Hep söylüyorum ya, 'Eşkıya'da bir dakika sonra ne olacağını kimse bilemez. İşte diziyi 'fenomen' yapan da bu.
Ekran karşısında hepimiz bahtsız kaleci gibi olduk; sürekli ters köşeye yatıyor, şutun nereden gelip hangi köşeye takılacağını bir türlü bilemiyoruz.
Geçen hafta büyük bomba patlamış, kızının ölümüyle sonuçlanan 'Hızır Reis'e suikast eylemini, istihbaratın başındaki 'Nevzat'ın planladığı iddiası çarşıyı karıştırmıştı. Bu haftaki bölümün son kareleri ise herkesi şoke etti. 'Hızır'ın küçük oğlu 'Ömer', kan ter içinde titreyerek eve geldi, merdivenlere çöktü ve "Ben birini öldürdüm" dedi. Hem kare dondu, hem de ekran karşısındaki bizler... 'Ömer', günlerdir anne-babasını yeniden bir araya getirecek bir 'eylemin' planlarını yapıyordu.
Hatta bir ara otomobille kaza yapmayı bile düşünmüştü.
Peki 'Ömer' kimi öldürmüş olabilir?
'Nevzat'ı olabilir mi acaba?
Yoksa annesi ile babasının arasını açan 'Candan'ı mı? Ya da gencin bu sözleri, sadece dikkatleri üzerine odaklamak için yapılmış bir blöf mü?

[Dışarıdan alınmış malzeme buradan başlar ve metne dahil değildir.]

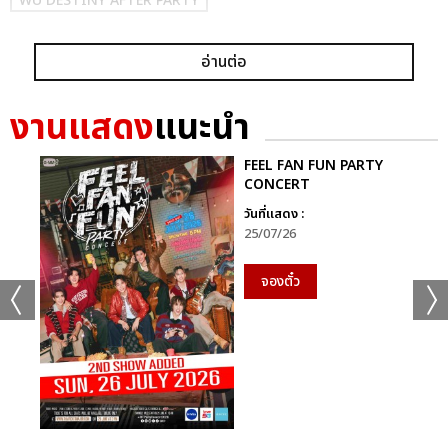
WU DESTINY AFTER PARTY
อ่านต่อ
งานแสดง
แนะนำ
FEEL FAN FUN PARTY
แชร์ :
SHARE
TWEET
LINE
CONCERT
วันที่แสดง :
25/07/26
จองตั๋ว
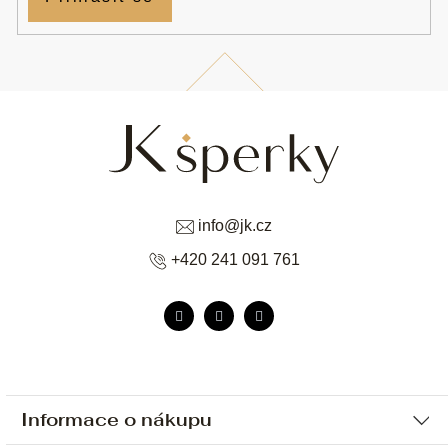
info
@
jk.cz
+420 241 091 761
Informace o nákupu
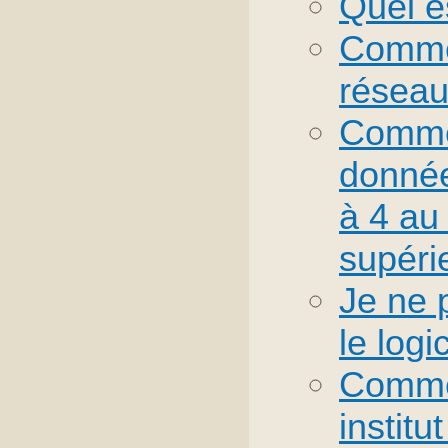
Quel e
Commen
résea
Comme
donnée
à 4 au
supéri
Je ne 
le log
Comment
institu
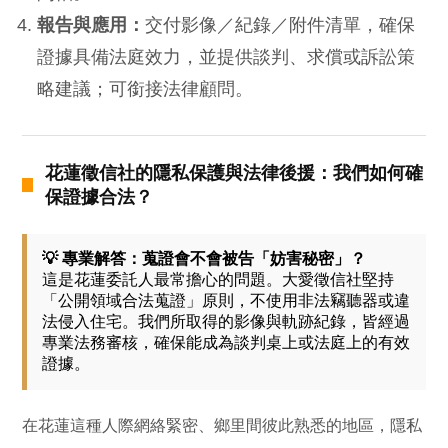
報告與應用：
交付影像／紀錄／附件清單，確保
證據具備法庭效力，並提供談判、求償或訴訟策
略建議；可銜接法律顧問。
花蓮徵信社的隱私保護與法律後援：我們如何確
保證據合法？
💡 專業解答：蒐證會不會被告「妨害秘密」？
這是花蓮委託人最常擔心的問題。大愛徵信社堅持
「公開領域合法蒐證」原則，不使用非法竊聽器或違
法侵入住宅。我們所取得的影像與軌跡紀錄，皆經過
專業法務審核，確保能成為談判桌上或法庭上的有效
證據。
在花蓮這種人際網絡緊密、鄉里間彼此熟悉的地區，隱私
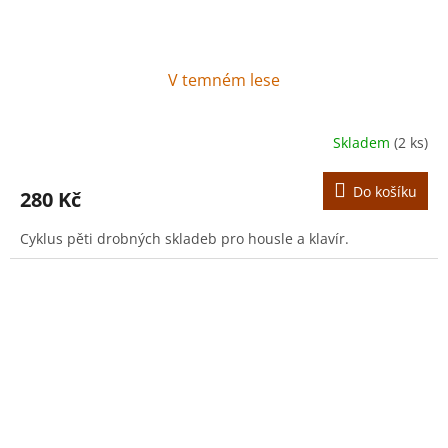
V temném lese
Skladem
(2 ks)
Do košíku
280 Kč
Cyklus pěti drobných skladeb pro housle a klavír.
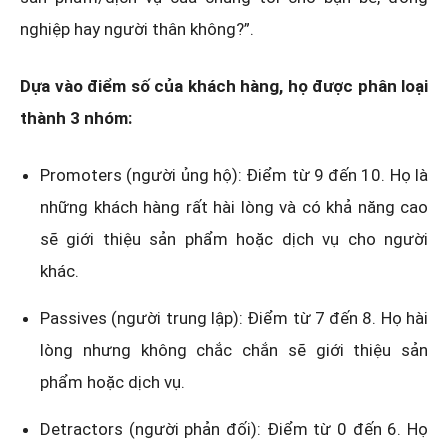
nghiệp hay người thân không?”.
Dựa vào điểm số của khách hàng, họ được phân loại
thành 3 nhóm:
Promoters (người ủng hộ): Điểm từ 9 đến 10. Họ là
những khách hàng rất hài lòng và có khả năng cao
sẽ giới thiệu sản phẩm hoặc dịch vụ cho người
khác.
Passives (người trung lập): Điểm từ 7 đến 8. Họ hài
lòng nhưng không chắc chắn sẽ giới thiệu sản
phẩm hoặc dịch vụ.
Detractors (người phản đối): Điểm từ 0 đến 6. Họ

Aslında 'otomobille kaza yapma planı' bende bir şeyler çağrıştırıyor ama emin olamıyorum... Uzun zamandır bir sonraki bölümünü iple çektiğim bir dizi olmamıştı. Gel salı günü, geeel!
Ama bu haftaki 'Eşkıya'da burnumu ekrana yapıştırmama neden olan tek sahne bu değildi.
'Hızır' ile 'Meryem'in kaybettikleri kızları üzerine giriştikleri bir diyalog vardı ki, evlat acısının ne olduğunu (Allah kimselere yaşatmasın) yüreklere telkari gibi büke büke nakşetti. Uzun bir süre sonra evine dönen 'Hızır', karısı 'Meryem'i yatağın üzerinde, kaybettikleri kızlarının hatıra defterini okurken buldu.
Kapı aralığından bir süre onu izledi. O sahnede 'Meryem'i oynayan Deniz Çakır'ın oyunculuğuna bir kez daha hayran oldum. Aynı anda hem kahkahalarla gülüp, hem hıçkırıklara boğularak ağlıyordu.
Sadece bu sahne bile bu sene bütün En İyi Kadın Oyuncu ödüllerini toplamasına yeterdi.
"Kızımın bu kadar komik olduğunu bilmiyordum" dedi kocasına.
Çift, hüzünle kucaklaştı.
Sevgiden ziyade, acıda buluşmak onları derinden etkilemişti.
'Meryem', ailesini korumak için boşanıp gitme kararı alan kocasının göğsüne başını dayayarak, "Bana birlikte ölmek için söz vermiştin" dedi. 'Hızır'ın gözleri çerçevedeki merhum kızının fotoğrafına kaydı: "Ben sözümü tuttum... Onun ölümüyle zaten birlikte öldük..." Öfff... Tüylerim hâlâ diken diken.